For each line in the material below that holds "ответственностью", copy that line.

---*---

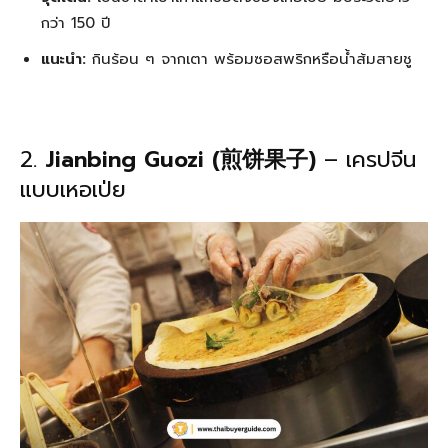
กว่า 150 ปี
แนะนำ:
กินร้อน ๆ จากเตา พร้อมซอสพริกหรือน้ำส้มสายชู
2.
Jianbing Guozi (煎饼果子)
– เครปจีน
แบบเหอเป่ย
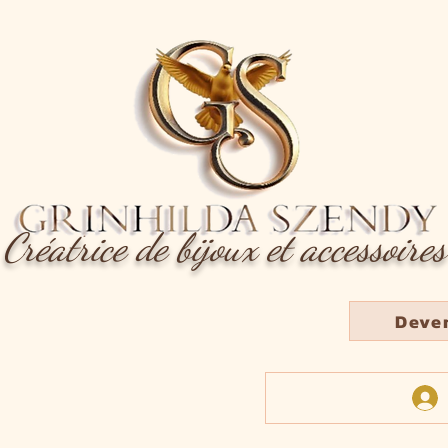
Créatrice de bijoux et accessoires
Deve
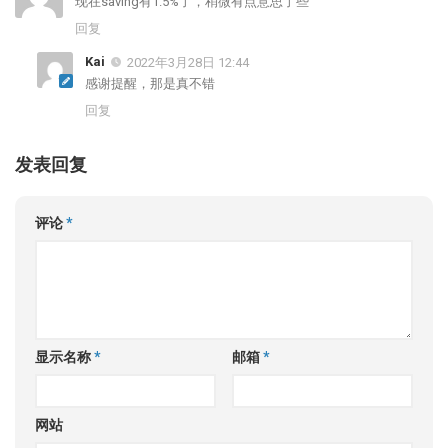
现在saving有1.5%了，稍微有点意思了些
回复
Kai
2022年3月28日 12:44
感谢提醒，那是真不错
回复
发表回复
评论
*
显示名称
*
邮箱
*
网站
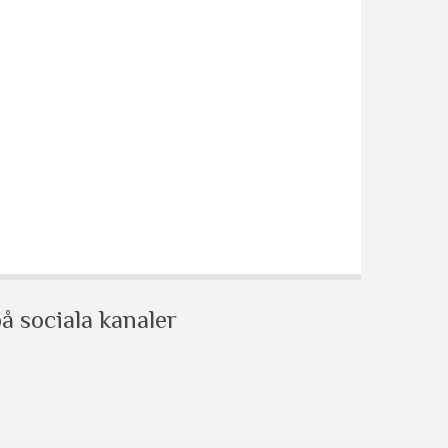
å sociala kanaler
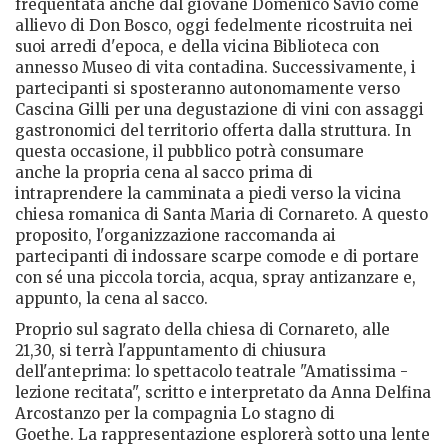
frequentata anche dal giovane Domenico Savio come
allievo di Don Bosco, oggi fedelmente ricostruita nei
suoi arredi d'epoca, e della vicina Biblioteca con
annesso Museo di vita contadina. Successivamente, i
partecipanti si sposteranno autonomamente verso
Cascina Gilli per una degustazione di vini con assaggi
gastronomici del territorio offerta dalla struttura. In
questa occasione, il pubblico potrà consumare
anche la propria cena al sacco prima di
intraprendere la camminata a piedi verso la vicina
chiesa romanica di Santa Maria di Cornareto. A questo
proposito, l'organizzazione raccomanda ai
partecipanti di indossare scarpe comode e di portare
con sé una piccola torcia, acqua, spray antizanzare e,
appunto, la cena al sacco.
Proprio sul sagrato della chiesa di Cornareto, alle
21,30, si terrà l'appuntamento di chiusura
dell'anteprima: lo spettacolo teatrale "Amatissima -
lezione recitata", scritto e interpretato da Anna Delfina
Arcostanzo per la compagnia Lo stagno di
Goethe. La rappresentazione esplorerà sotto una lente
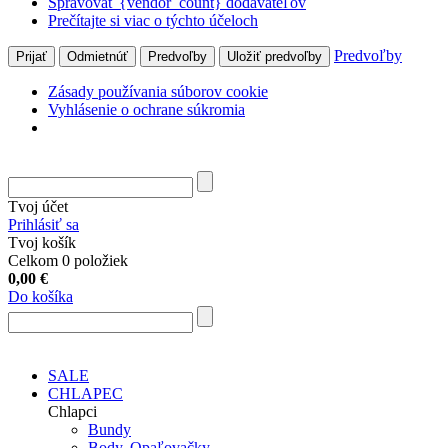
Spravovať {vendor_count} dodávateľov
Prečítajte si viac o týchto účeloch
Predvoľby
Prijať
Odmietnúť
Predvoľby
Uložiť predvoľby
Zásady používania súborov cookie
Vyhlásenie o ochrane súkromia
Tvoj účet
Prihlásiť sa
Tvoj košík
Celkom 0 položiek
0,00
€
Do košíka
SALE
CHLAPEC
Chlapci
Bundy
Body, Opaľovačky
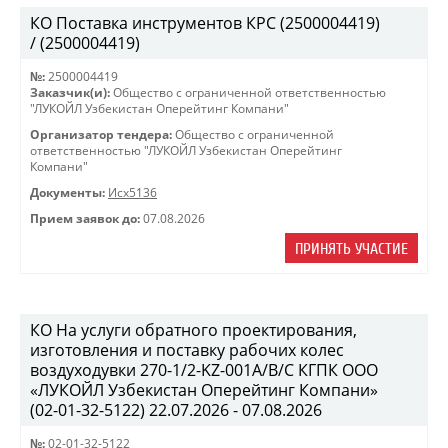
КО Поставка инструментов КРС (2500004419)
/ (2500004419)
№:
2500004419
Заказчик(и):
Общество с ограниченной ответственностью
"ЛУКОЙЛ Узбекистан Оперейтинг Компани"
Организатор тендера:
Общество с ограниченной
ответственностью "ЛУКОЙЛ Узбекистан Оперейтинг
Компани"
Документы:
Исх5136
Прием заявок до:
07.08.2026
ПРИНЯТЬ УЧАСТИЕ
КО На услуги обратного проектирования,
изготовления и поставку рабочих колес
воздуходувки 270-1/2-KZ-001A/B/C КГПК OOO
«ЛУКОЙЛ Узбекистан Оперейтинг Компани»
(02-01-32-5122) 22.07.2026 - 07.08.2026
№:
02-01-32-5122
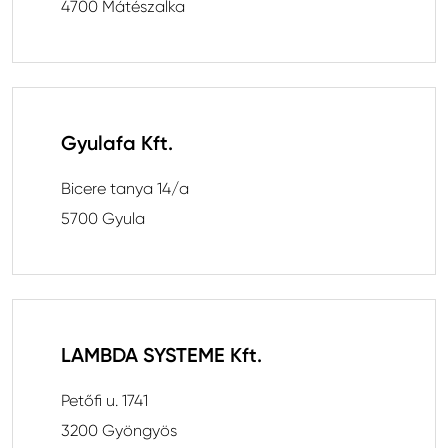
4700 Mátészalka
Gyulafa Kft.
Bicere tanya 14/a
5700 Gyula
LAMBDA SYSTEME Kft.
Petőfi u. 1741
3200 Gyöngyös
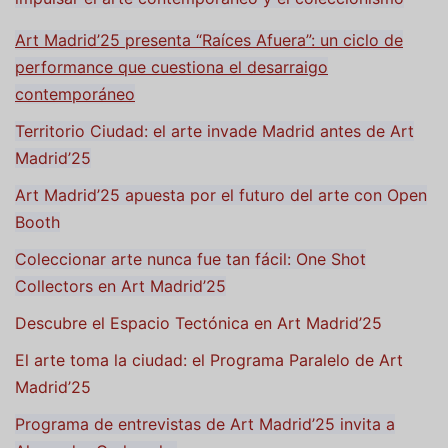
Art Madrid’25 presenta “Raíces Afuera”: un ciclo de
performance que cuestiona el desarraigo
contemporáneo
Territorio Ciudad: el arte invade Madrid antes de Art
Madrid’25
Art Madrid’25 apuesta por el futuro del arte con Open
Booth
Coleccionar arte nunca fue tan fácil: One Shot
Collectors en Art Madrid’25
Descubre el Espacio Tectónica en Art Madrid’25
El arte toma la ciudad: el Programa Paralelo de Art
Madrid’25
Programa de entrevistas de Art Madrid’25 invita a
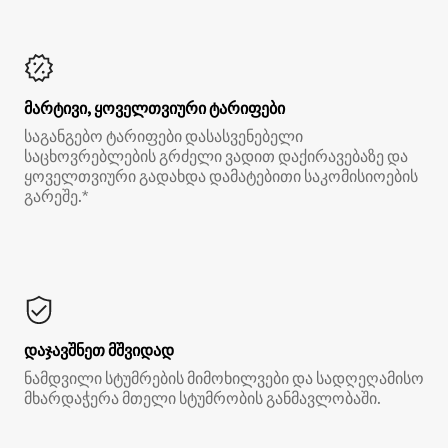
მარტივი, ყოველთვიური ტარიფები
საგანგებო ტარიფები დასასვენებელი
საცხოვრებლების გრძელი ვადით დაქირავებაზე და
ყოველთვიური გადახდა დამატებითი საკომისიოების
გარეშე.*
დაჯავშნეთ მშვიდად
ნამდვილი სტუმრების მიმოხილვები და სადღეღამისო
მხარდაჭერა მთელი სტუმრობის განმავლობაში.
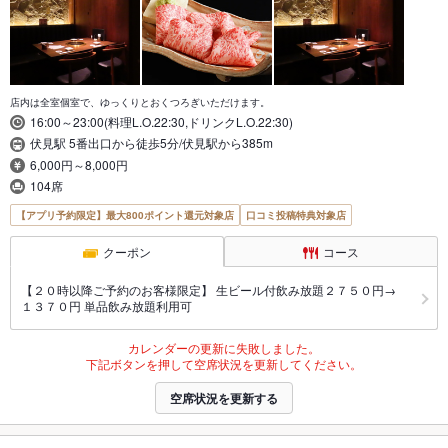
店内は全室個室で、ゆっくりとおくつろぎいただけます。
16:00～23:00(料理L.O.22:30,ドリンクL.O.22:30)
伏見駅 5番出口から徒歩5分/伏見駅から385m
6,000円～8,000円
104席
【アプリ予約限定】最大800ポイント還元対象店
口コミ投稿特典対象店
クーポン
コース
【２０時以降ご予約のお客様限定】 生ビール付飲み放題２７５０円→
１３７０円 単品飲み放題利用可
カレンダーの更新に失敗しました。
下記ボタンを押して空席状況を更新してください。
空席状況を更新する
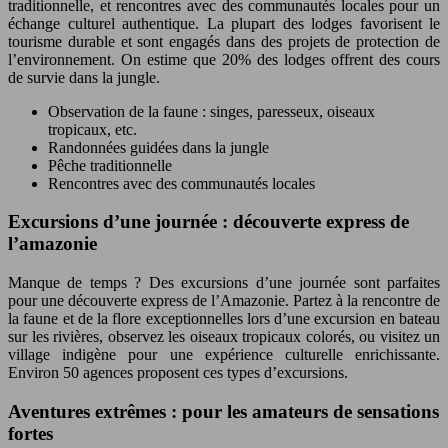
traditionnelle, et rencontres avec des communautés locales pour un
échange culturel authentique. La plupart des lodges favorisent le
tourisme durable et sont engagés dans des projets de protection de
l’environnement. On estime que 20% des lodges offrent des cours
de survie dans la jungle.
Observation de la faune : singes, paresseux, oiseaux
tropicaux, etc.
Randonnées guidées dans la jungle
Pêche traditionnelle
Rencontres avec des communautés locales
Excursions d’une journée : découverte express de
l’amazonie
Manque de temps ? Des excursions d’une journée sont parfaites
pour une découverte express de l’Amazonie. Partez à la rencontre de
la faune et de la flore exceptionnelles lors d’une excursion en bateau
sur les rivières, observez les oiseaux tropicaux colorés, ou visitez un
village indigène pour une expérience culturelle enrichissante.
Environ 50 agences proposent ces types d’excursions.
Aventures extrêmes : pour les amateurs de sensations
fortes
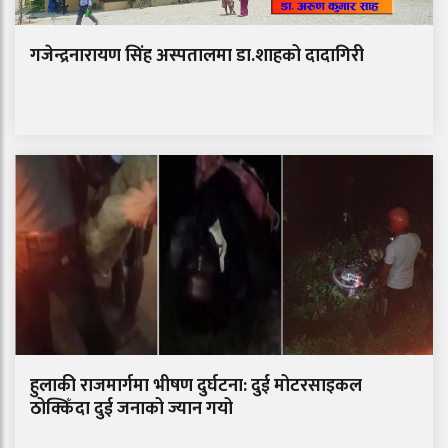
गजेन्द्रनारायण सिंह अस्पतालमा डा.शाहको दादागिरी
हुलाकी राजमार्गमा भीषण दुर्घटना: दुई मोटरसाइकल
ठोक्किँदा दुई जनाको ज्यान गयो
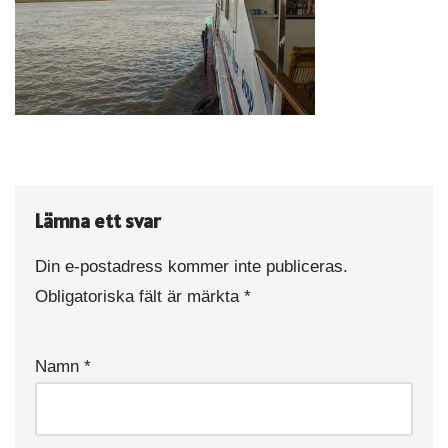
Lämna ett svar
Din e-postadress kommer inte publiceras.
Obligatoriska fält är märkta
*
Namn
*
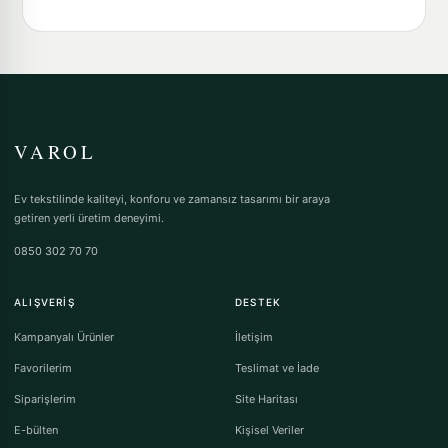
VAROL
Ev tekstilinde kaliteyi, konforu ve zamansız tasarımı bir araya
getiren yerli üretim deneyimi.
0850 302 70 70
ALIŞVERIŞ
DESTEK
Kampanyalı Ürünler
İletişim
Favorilerim
Teslimat ve İade
Siparişlerim
Site Haritası
E-bülten
Kişisel Veriler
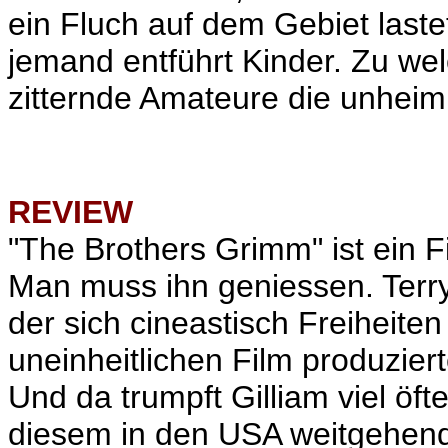
ein Fluch auf dem Gebiet laste
jemand entführt Kinder. Zu w
zitternde Amateure die unheim
REVIEW
"The Brothers Grimm" ist ein Fi
Man muss ihn geniessen. Terry
der sich cineastisch Freiheite
uneinheitlichen Film produziert
Und da trumpft Gilliam viel öfte
diesem in den USA weitgehen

---*---

* [Response]:
Общество с ограниченной ответственностью
ответственностью "ЛУКОЙЛ Узбекистан Оперейтинг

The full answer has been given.